From the records below, take each line where the string "парфюмированные" shows up and copy it.

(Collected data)
((

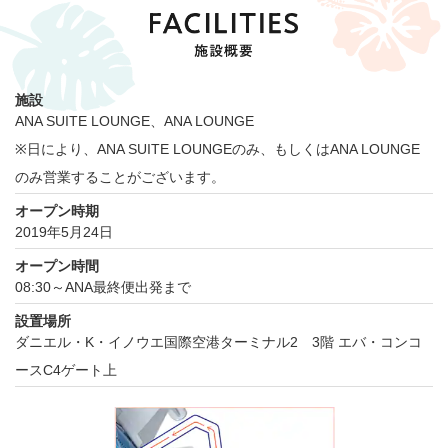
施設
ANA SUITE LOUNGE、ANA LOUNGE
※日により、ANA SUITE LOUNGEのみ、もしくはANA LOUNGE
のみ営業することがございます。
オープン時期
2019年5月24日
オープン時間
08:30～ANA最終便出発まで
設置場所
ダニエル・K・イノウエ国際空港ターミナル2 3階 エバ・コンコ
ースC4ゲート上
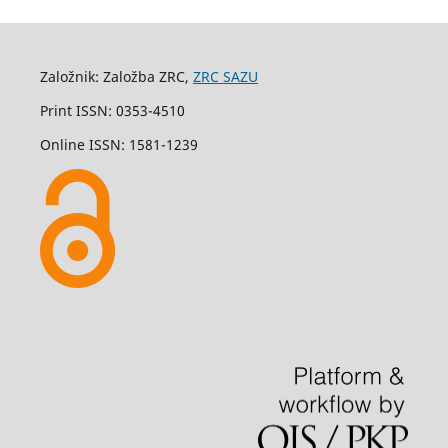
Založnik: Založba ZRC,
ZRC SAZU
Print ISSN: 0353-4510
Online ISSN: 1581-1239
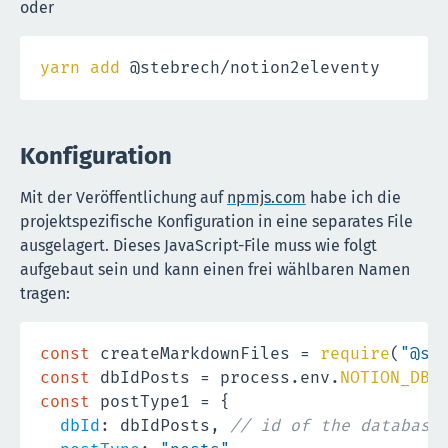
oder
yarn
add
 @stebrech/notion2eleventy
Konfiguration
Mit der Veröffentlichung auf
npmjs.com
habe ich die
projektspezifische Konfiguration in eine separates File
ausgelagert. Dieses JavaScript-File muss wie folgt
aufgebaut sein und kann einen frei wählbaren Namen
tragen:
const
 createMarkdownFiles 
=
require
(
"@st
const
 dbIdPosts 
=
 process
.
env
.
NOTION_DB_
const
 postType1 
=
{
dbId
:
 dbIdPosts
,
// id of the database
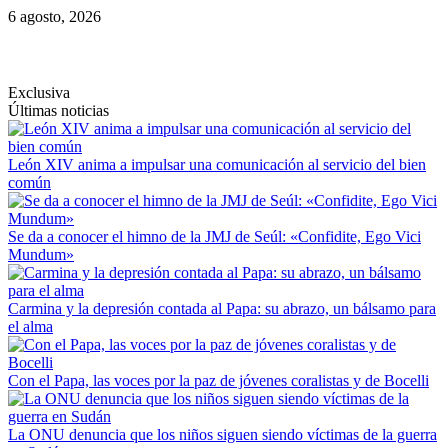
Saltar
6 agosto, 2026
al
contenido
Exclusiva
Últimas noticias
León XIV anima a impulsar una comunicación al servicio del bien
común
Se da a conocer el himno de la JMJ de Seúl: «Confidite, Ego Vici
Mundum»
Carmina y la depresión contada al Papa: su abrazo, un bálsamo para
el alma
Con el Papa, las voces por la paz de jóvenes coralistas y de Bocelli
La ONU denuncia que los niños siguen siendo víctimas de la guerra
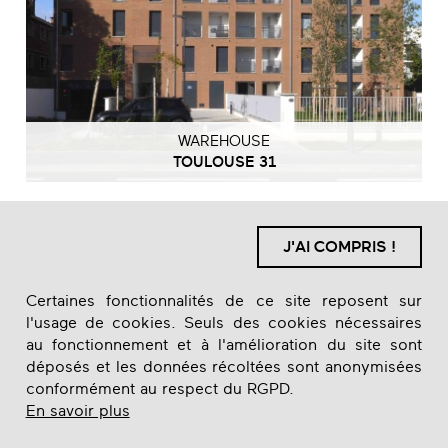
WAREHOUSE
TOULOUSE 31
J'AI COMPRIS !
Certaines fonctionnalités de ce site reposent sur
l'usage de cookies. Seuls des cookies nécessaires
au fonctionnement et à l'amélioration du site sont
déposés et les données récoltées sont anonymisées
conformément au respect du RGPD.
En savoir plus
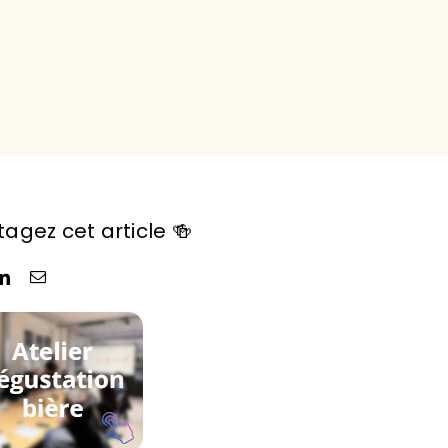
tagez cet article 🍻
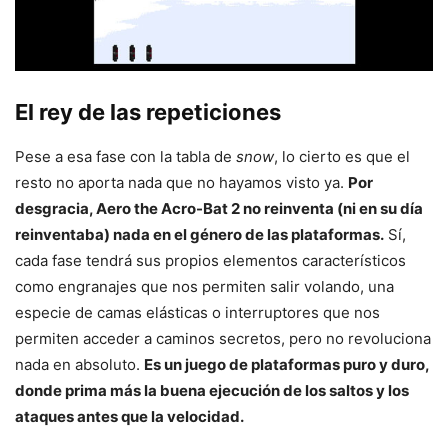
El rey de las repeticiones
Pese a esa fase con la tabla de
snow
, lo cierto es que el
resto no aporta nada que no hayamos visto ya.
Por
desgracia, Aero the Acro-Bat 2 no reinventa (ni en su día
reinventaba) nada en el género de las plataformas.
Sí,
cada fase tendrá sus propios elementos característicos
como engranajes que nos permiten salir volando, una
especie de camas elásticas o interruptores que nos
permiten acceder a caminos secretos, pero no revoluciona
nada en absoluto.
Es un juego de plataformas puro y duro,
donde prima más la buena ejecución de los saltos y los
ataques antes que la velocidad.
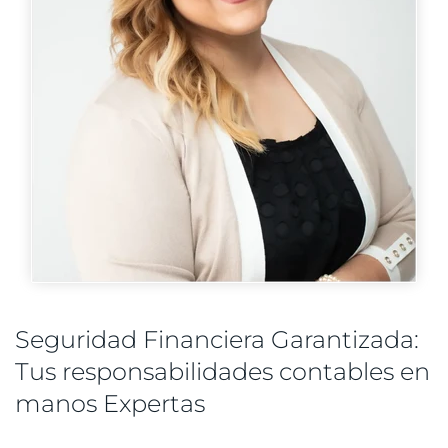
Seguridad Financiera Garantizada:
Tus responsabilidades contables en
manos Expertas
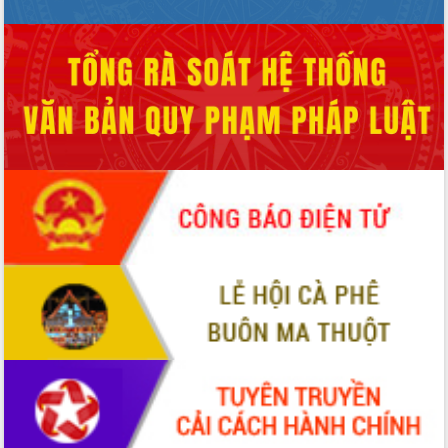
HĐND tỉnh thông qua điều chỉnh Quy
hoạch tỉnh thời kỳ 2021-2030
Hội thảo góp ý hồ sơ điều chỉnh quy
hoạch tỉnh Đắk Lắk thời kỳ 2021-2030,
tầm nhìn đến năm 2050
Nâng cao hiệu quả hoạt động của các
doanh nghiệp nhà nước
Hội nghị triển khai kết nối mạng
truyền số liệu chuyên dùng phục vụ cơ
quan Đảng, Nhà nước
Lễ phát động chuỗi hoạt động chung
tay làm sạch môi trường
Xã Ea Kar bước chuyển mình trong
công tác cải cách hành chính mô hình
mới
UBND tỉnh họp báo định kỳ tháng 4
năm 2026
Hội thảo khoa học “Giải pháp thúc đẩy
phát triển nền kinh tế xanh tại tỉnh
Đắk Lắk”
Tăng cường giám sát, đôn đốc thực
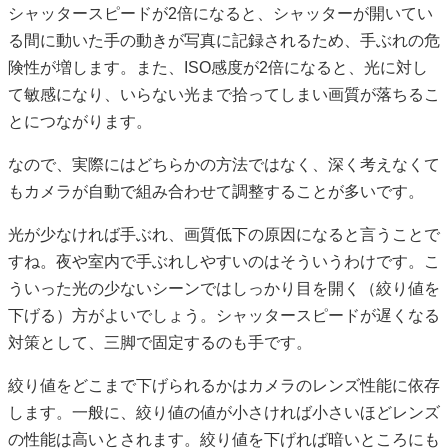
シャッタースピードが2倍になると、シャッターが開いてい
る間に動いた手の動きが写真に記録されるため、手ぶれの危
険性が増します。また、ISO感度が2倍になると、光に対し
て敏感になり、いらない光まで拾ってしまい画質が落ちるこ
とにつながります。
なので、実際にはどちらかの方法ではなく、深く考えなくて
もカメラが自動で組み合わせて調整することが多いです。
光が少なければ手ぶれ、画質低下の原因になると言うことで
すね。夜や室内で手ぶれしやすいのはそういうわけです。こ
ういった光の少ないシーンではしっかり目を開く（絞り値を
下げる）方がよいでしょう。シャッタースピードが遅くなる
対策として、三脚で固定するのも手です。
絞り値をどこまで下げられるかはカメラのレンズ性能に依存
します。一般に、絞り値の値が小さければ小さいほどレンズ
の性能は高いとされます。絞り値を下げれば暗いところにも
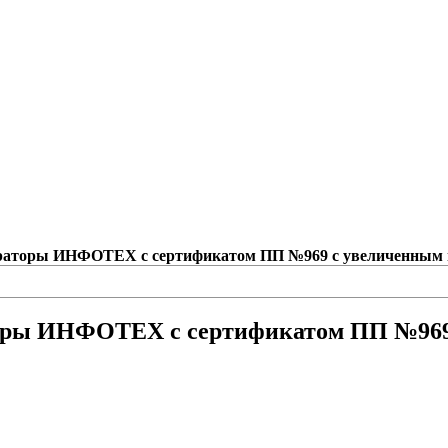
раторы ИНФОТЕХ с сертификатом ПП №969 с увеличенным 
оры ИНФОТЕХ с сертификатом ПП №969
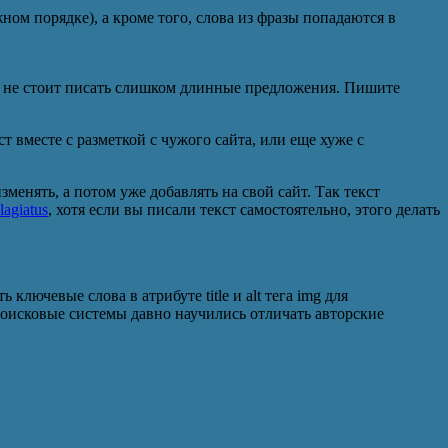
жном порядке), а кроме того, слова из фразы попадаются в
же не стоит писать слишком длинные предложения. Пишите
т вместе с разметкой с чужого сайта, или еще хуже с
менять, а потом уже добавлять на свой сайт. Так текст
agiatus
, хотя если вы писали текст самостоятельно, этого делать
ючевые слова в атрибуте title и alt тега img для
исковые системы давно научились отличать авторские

))
((

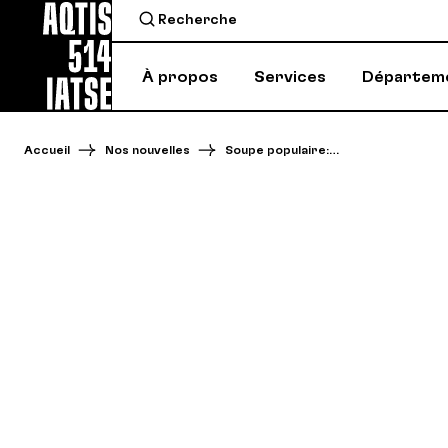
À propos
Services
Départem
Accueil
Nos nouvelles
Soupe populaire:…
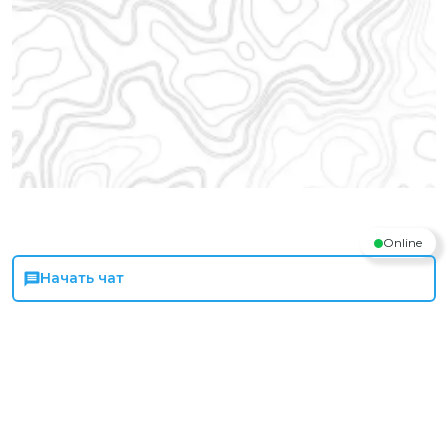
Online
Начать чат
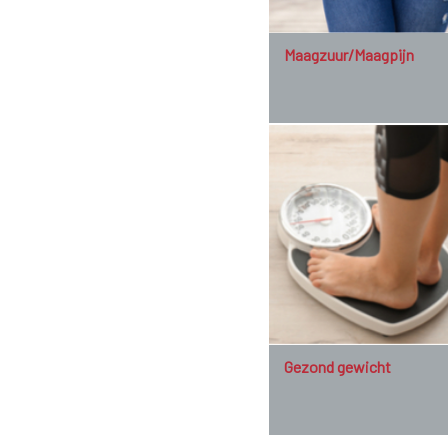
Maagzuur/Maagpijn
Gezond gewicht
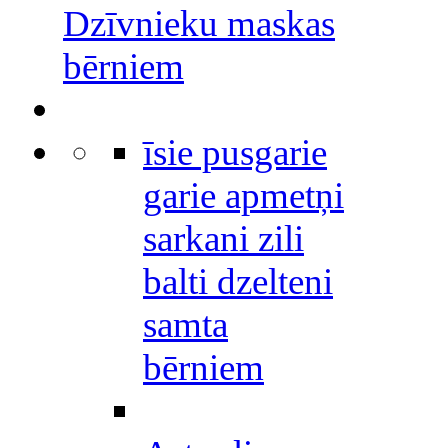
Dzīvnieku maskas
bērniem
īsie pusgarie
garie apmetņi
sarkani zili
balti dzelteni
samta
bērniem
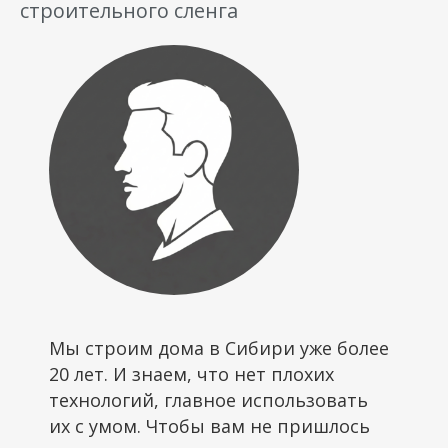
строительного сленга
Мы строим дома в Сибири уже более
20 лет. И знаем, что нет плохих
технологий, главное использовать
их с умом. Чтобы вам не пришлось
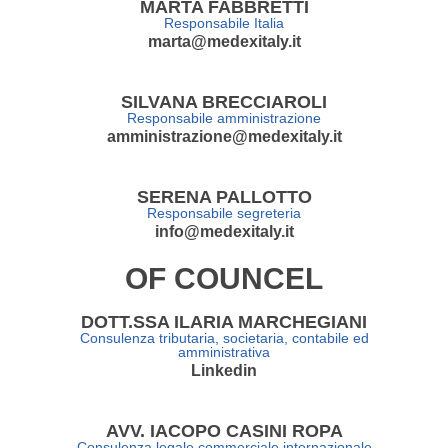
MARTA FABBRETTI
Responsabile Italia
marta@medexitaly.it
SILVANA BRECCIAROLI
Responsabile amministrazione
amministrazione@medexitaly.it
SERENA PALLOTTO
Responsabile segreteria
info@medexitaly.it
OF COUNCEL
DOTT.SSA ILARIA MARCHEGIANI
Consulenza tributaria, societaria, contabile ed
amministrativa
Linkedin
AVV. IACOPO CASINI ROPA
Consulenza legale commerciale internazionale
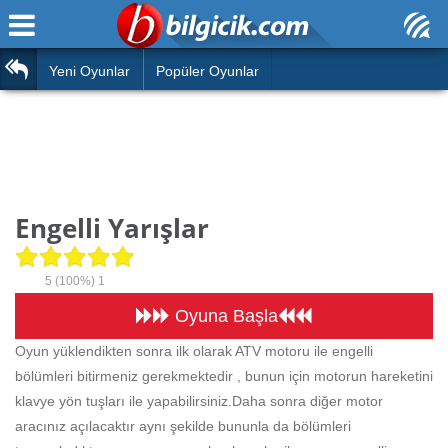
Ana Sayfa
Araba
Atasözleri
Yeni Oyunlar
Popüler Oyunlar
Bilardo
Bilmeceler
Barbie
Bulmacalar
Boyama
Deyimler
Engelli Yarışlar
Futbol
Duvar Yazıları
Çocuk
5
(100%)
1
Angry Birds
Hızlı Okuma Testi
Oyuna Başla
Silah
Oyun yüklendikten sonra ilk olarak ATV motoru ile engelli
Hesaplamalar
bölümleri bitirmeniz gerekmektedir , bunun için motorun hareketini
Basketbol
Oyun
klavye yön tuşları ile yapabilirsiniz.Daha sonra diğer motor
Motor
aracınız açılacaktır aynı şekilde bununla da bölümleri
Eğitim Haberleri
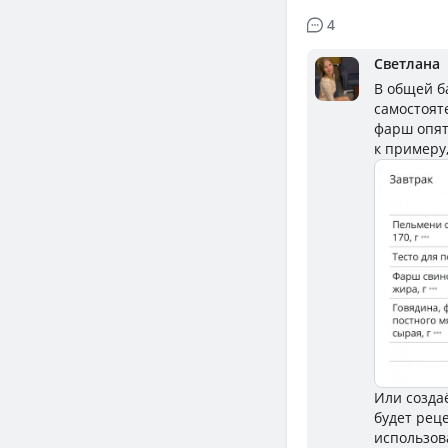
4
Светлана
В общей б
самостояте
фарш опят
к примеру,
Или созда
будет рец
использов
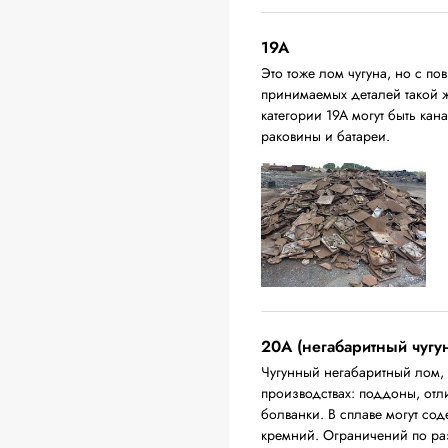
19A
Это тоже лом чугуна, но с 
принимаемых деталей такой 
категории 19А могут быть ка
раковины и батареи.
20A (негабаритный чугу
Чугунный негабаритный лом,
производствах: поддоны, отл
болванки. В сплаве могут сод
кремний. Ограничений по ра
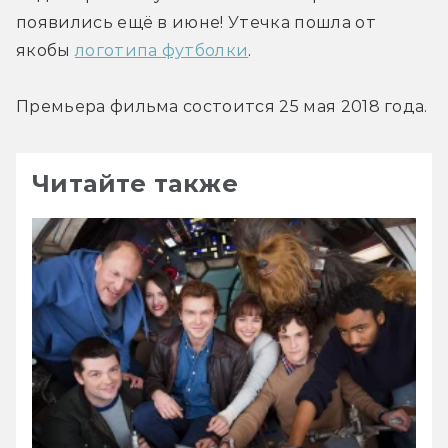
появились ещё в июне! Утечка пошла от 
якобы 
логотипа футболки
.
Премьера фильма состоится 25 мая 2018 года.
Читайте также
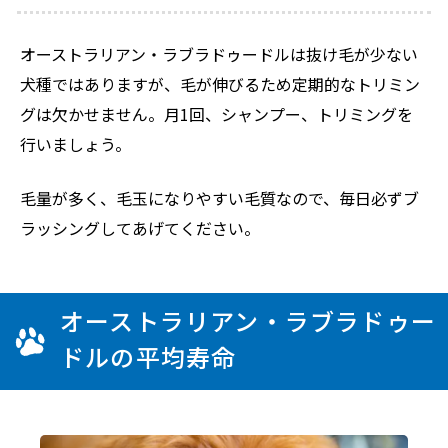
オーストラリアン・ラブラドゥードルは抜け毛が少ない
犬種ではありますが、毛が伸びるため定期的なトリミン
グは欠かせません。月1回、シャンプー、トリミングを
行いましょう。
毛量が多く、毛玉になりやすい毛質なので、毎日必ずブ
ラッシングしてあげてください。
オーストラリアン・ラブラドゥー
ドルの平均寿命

))
((

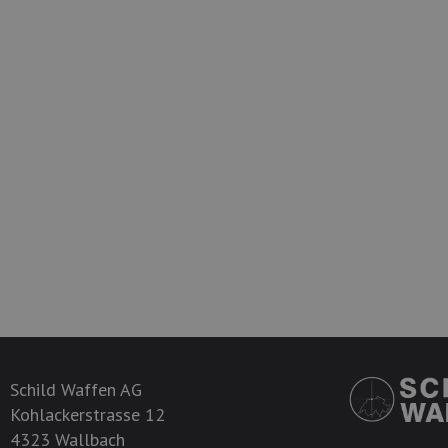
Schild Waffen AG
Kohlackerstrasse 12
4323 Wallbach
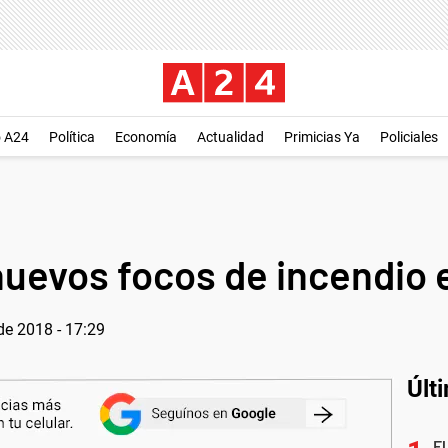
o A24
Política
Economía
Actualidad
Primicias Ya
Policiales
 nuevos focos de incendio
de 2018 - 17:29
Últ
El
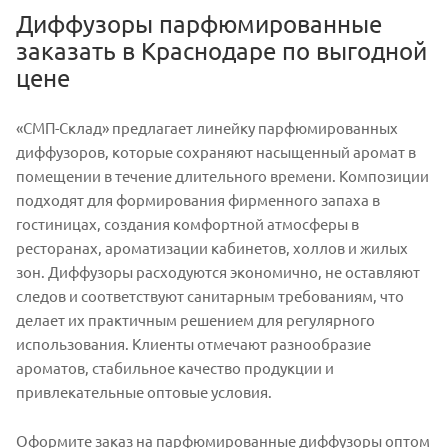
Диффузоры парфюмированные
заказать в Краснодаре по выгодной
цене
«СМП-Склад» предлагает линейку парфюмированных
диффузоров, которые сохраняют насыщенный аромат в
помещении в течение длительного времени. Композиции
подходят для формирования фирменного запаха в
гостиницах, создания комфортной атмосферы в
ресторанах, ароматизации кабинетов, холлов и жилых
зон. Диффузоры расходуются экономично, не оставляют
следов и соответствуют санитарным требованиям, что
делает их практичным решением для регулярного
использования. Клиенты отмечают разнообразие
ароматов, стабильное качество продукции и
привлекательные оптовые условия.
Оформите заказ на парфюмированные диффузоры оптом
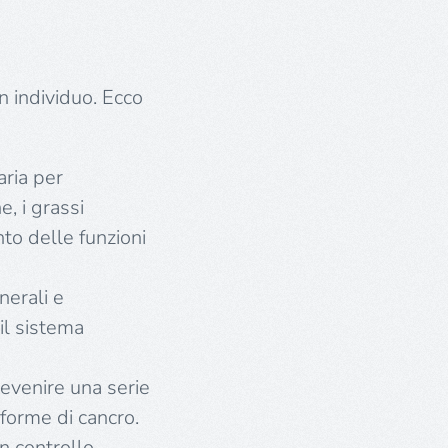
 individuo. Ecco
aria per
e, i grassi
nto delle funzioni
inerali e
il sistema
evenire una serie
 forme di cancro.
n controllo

))

(Solution for this task)
Диффузоры парфюмированные
Оформите заказ на парфюмированные диффузоры оптом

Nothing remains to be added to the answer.